CC: Quem está mais aberto para novas ideias e novas abordagens, crianças ou adultos?
KM: Eu estava dizendo antes que, quando colocamos assuntos mais controversos, recebemos reclamações de adultos que não sentem que as crianças estão prontas para ouvir essas histórias. No caso de I’m Leo, recebemos uma reclamação que dizia: “Chego no quarto, vejo meu filho assistindo isso e desligo, porque ele não deveria assistir esse tipo de tema”. Os pais têm totalmente o direito de reclamar conosco, até porque muitas vezes a linha entre o que é apropriado e o que não, é muito tênue. Enfim, as pessoas discordam e têm esse direito, mas digo que eu nunca recebi uma reclamação de uma criança nesse sentido.

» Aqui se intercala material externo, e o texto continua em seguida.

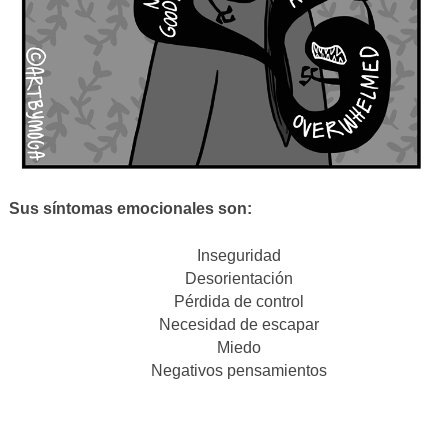
Sus síntomas emocionales son:
Inseguridad
Desorientación
Pérdida de control
Necesidad de escapar
Miedo
Negativos pensamientos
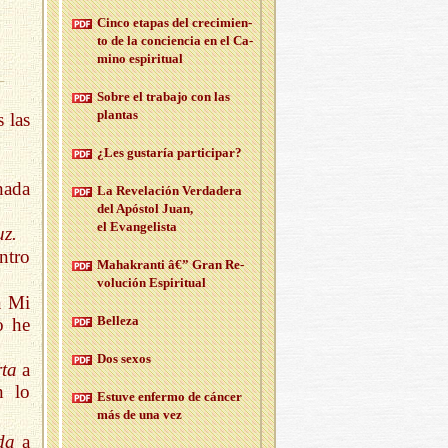
Cinco eta­pas del cre­ci­mien­
to de la con­cien­cia en el Ca­
mino es­pi­ri­tual
Sobre el tra­ba­jo con las
plan­tas
 las
¿Les gus­ta­ría par­ti­ci­par?
ada
La Re­ve­la­ción Ver­da­de­ra
del Após­tol Juan,
el Evan­ge­lis­ta
uz.
ntro
Maha­kran­ti â€” Gran Re­
vo­lu­ción Es­pi­ri­tual
á Mi
Be­lle­za
 he
Dos sexos
rta
a
 lo
Es­tu­ve en­fer­mo de cán­cer
más de una vez
da
a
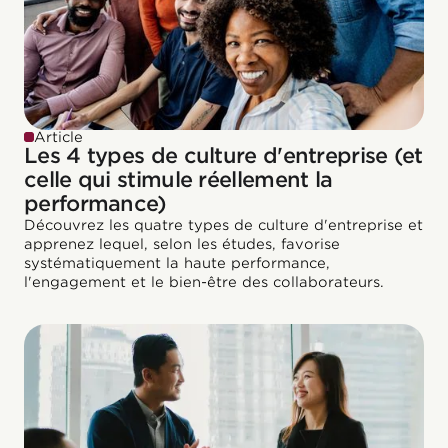
Article
Les 4 types de culture d'entreprise (et
celle qui stimule réellement la
performance)
Découvrez les quatre types de culture d'entreprise et
apprenez lequel, selon les études, favorise
systématiquement la haute performance,
l'engagement et le bien-être des collaborateurs.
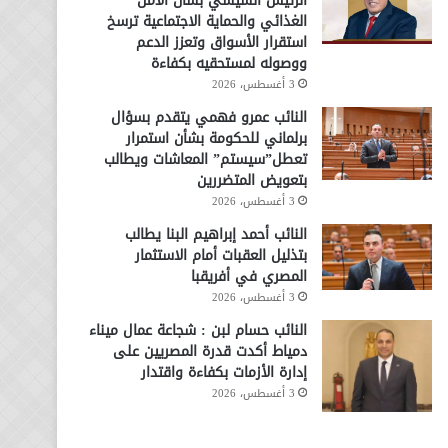
الرئيس السيسي بشأن الأمن
الغذائي والحماية الاجتماعية ترسخ
استقرار الأسواق وتعزز الدعم
ووصوله لمستحقيه بكفاءة
3 أغسطس، 2026
النائب عمرو فهمي يتقدم بسؤال
برلماني للحكومة بشأن استمرار
تعطل”سيستم” المعاشات ويطالب
بتعويض المتضررين
3 أغسطس، 2026
النائب أحمد إبراهيم البنا يطالب
بتذليل العقبات أمام الاستثمار
المصري في أفريقبا
3 أغسطس، 2026
النائب حسام لبن : شجاعة عمال ميناء
دمياط أكدت قدرة المصريين على
إدارة الأزمات بكفاءة واقتدار
3 أغسطس، 2026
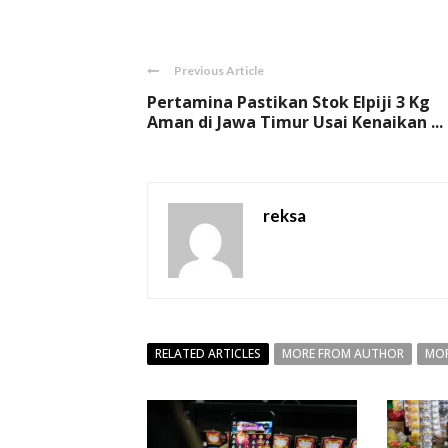
Previous Article
Pertamina Pastikan Stok Elpiji 3 Kg
Aman di Jawa Timur Usai Kenaikan ...
reksa
RELATED ARTICLES
MORE FROM AUTHOR
MOR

CC: Você acredita que assistir a essas histórias reais pode ajudar a combater o bullying e a discriminação?
KM: Não há dúvidas. As crianças contam para nós que estão vendo meninos e meninas reais, contando suas histórias e explicando como conseguiram superar as adversidades. Então, acho que isso é realmente empoderador para crianças que passam pela mesma situação. E não fazemos isso apenas na televisão com a série My Life. Também temos ótimas histórias na plataforma online, porque acredito que hoje em dia uma criança passando por uma situação difícil não pensaria: “Quero descobrir mais sobre o que significa passar por bullying, vou ligar a televisão”. Eles googlam, procuram na internet para saber mais.